Odoacre contre-mina ces projets avec une astuce de barbare qui valait bien la fourberie proverbiale des Grecs. Il voulut avant tout se couvrir de l’autorité du sénat de Rome, en le faisant intervenir entre Zénon et lui ; mais comme la vénérable assemblée était aussi par trop sous sa main, et qu’on n’eût pas manqué de crier à la violence s’il avait lui-même provoqué cette intervention, il mit en avant son pensionnaire Augustule. Des trois empereurs vivants qui s’étaient assis quelques jours sur le trône occidental, un seul pouvait adresser au sénat des conseils sinon des ordres. C’était Romulus Augustus qui n’avait point été expulsé comme les autres, qu’aucune révolution civile n’avait condamné, et qui était censé avoir déposé volontairement la pourpre. A la prière d’Odoacre, il écrivit au sénat une lettre dans laquelle il exposait son avis sur la circonstance présente, avec un choix de termes et un ton général qui sentaient encore le commandement[31]. Cet avis était que l’Occident n’avait plus besoin d’un empereur particulier pour se gouverner, et que les choses, telles qu’elles existaient, se trouvaient arrangées pour le meilleur profit de l’Italie : voilà ce que le sénat de Rome, suivant Romulus Augustus, devait soutenir fermement, en face de Zénon.

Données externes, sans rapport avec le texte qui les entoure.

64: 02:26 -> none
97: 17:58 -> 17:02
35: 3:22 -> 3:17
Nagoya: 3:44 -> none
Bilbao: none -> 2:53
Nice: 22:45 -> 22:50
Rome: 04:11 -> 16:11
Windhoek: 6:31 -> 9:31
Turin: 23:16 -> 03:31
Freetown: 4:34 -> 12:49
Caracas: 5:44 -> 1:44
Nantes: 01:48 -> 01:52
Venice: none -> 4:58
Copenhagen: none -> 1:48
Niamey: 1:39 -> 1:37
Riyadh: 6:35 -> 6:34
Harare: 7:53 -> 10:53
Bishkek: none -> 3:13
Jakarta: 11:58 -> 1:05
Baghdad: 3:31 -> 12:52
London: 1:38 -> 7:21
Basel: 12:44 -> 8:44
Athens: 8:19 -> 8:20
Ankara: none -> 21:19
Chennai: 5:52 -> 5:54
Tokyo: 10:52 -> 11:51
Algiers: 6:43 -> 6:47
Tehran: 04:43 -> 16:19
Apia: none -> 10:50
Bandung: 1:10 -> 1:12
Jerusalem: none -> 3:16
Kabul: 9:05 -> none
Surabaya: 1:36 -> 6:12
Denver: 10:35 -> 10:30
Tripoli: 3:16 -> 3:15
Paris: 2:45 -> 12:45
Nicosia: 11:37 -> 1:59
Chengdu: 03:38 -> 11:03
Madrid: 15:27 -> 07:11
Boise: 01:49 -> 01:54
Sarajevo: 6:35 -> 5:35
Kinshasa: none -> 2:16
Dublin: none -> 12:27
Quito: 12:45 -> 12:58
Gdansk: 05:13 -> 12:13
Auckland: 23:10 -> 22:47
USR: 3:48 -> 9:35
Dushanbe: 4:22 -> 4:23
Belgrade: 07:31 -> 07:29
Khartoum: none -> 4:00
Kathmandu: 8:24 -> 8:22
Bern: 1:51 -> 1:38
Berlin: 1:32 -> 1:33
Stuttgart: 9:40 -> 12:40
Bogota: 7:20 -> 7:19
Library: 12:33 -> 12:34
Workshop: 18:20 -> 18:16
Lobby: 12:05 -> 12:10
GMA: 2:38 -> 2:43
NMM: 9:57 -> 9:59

Dans cette missive inattendue, le sénat reconnut aisément la main d’Odoacre. Peu soucieux de s’attirer, par une résistance inconsidérée, la colère du roi des nations. il ne l’était guère plus de voir rentrer en Italie Nepos, plein de rancune, et faisant payer aux sénateurs, l’un après l’autre, tous ses déboires passés : il obéit donc à la sommation de l’empereur déchu. Lune députation prise dans l’assemblée alla porter à Constantinople le prétendu vœu de l’Italie, et en développer verbalement les motifs. Le message disait, comme l’avait voulu le fils d’Oreste : Qu’un seul empereur suffisait désormais pour administrer et défendre les deux parties de l’empire ; que le sénat de Rome avait désigné à cet effet, pour l’Occident, Odoacre, homme distingué dans la science du gouvernement non moins que dans celle des armes ; et qu’il priait Zénon de conférer à ce roi la dignité de patrice, en même temps que l’administration de l’Italie[32]. Tout ayant été réglé de cette manière, Odoacre écrivit lui-même à Zénon pour lui demander le titre de patrice, comme s’il ne l’avait pas déjà reçu de Nepos[33] ; et comme, si encore la question du rétablissement de l’empire, qui devait se discuter à Constantinople, eût été déjà résolue négativement par le fait, il joignit à sa lettre un paquet contenant les ornements impériaux[34], dont il faisait remise à l’empereur d’Orient, seul et unique souverain de la Romanie. L’officier, chargé de la lettre et du paquet, se mit en route avec tes députés du sénat. Odoacre avait fait ramasser soit à Ravenne, soit à Rome, tout ce qui restait de manteaux de pourpre et de diadèmes ayant appartenu aux césars ; et la défroque d’Auguste, de Trajan, de Théodose, réunie à celle d’Augustule, alla décorer quelque cabinet de curiosités dans le palais de Constantinople.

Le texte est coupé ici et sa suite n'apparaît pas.